*** Opening Record extracts ***

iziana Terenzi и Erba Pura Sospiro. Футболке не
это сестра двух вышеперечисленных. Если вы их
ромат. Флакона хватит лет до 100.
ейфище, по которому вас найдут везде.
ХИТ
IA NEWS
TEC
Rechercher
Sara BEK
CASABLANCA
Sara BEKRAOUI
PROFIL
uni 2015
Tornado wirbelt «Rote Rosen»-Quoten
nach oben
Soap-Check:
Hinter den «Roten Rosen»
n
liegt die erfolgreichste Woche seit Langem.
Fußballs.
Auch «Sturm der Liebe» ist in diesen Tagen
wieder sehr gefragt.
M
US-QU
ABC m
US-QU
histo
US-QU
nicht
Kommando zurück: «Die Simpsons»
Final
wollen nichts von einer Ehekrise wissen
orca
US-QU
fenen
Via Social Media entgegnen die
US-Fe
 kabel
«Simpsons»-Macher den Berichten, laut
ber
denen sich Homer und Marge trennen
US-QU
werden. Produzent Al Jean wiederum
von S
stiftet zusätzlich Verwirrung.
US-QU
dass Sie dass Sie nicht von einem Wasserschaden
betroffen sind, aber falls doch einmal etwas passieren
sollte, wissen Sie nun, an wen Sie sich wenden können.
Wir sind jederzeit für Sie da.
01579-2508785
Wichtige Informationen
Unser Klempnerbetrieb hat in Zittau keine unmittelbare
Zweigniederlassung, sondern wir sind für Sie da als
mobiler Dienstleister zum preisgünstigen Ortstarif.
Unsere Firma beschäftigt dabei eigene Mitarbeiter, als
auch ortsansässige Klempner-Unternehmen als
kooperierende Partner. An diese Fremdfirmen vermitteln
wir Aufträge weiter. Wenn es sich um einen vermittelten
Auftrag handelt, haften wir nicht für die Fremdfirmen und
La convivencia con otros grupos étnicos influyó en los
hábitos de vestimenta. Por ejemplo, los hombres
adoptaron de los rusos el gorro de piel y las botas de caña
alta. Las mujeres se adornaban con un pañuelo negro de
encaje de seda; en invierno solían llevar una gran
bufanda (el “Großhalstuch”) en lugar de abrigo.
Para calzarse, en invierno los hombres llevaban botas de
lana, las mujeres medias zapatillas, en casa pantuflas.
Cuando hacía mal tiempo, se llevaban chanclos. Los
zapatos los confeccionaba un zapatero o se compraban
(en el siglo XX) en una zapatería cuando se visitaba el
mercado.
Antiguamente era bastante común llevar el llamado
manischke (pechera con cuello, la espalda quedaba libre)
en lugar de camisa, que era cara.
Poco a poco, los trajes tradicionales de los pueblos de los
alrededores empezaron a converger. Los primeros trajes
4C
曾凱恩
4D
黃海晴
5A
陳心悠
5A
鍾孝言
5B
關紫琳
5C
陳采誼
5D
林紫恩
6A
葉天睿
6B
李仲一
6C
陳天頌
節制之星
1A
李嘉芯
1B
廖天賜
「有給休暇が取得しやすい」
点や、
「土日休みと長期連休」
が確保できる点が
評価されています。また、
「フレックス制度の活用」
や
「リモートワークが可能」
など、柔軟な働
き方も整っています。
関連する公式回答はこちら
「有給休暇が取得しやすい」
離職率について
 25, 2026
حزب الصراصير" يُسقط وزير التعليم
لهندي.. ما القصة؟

*** Closing Record extracts ***
*** Opening Record extracts ***

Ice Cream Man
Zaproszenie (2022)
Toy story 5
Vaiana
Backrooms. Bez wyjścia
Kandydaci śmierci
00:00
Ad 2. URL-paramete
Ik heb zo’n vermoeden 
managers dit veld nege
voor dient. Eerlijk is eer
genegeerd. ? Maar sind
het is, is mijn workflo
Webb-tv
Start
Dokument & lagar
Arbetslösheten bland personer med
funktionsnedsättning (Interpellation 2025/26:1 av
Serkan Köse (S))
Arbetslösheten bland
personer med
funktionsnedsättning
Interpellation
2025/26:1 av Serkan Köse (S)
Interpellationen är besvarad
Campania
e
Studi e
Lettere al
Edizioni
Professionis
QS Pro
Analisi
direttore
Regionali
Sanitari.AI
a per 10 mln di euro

*** Closing Record extracts ***
*** Opening Record extracts ***

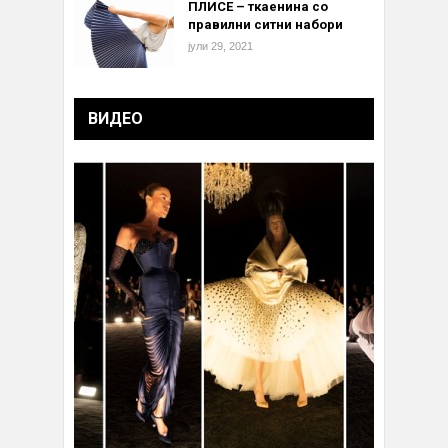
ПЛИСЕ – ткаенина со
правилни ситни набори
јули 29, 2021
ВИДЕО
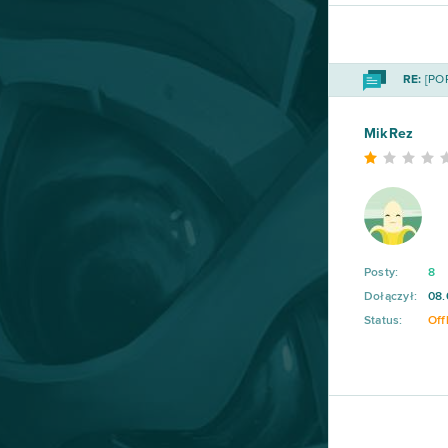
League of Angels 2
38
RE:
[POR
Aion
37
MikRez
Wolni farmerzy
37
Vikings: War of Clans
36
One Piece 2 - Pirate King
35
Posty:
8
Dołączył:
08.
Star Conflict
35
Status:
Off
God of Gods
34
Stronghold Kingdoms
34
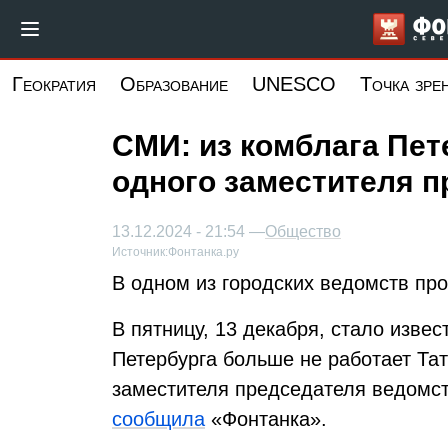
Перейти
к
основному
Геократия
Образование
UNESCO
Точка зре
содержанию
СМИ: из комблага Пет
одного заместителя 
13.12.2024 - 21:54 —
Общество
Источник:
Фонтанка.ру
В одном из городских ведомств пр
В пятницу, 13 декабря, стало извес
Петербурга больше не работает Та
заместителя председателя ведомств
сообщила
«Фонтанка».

*** Closing Record extracts ***

◆ Instructions to follow ◆
Out of the data above, return each line where the word "funktionsnedsättning" can be found.

◆ Completed task ◆
funktionsnedsättning (Interpellation 2025/26:1 av
funktionsnedsättning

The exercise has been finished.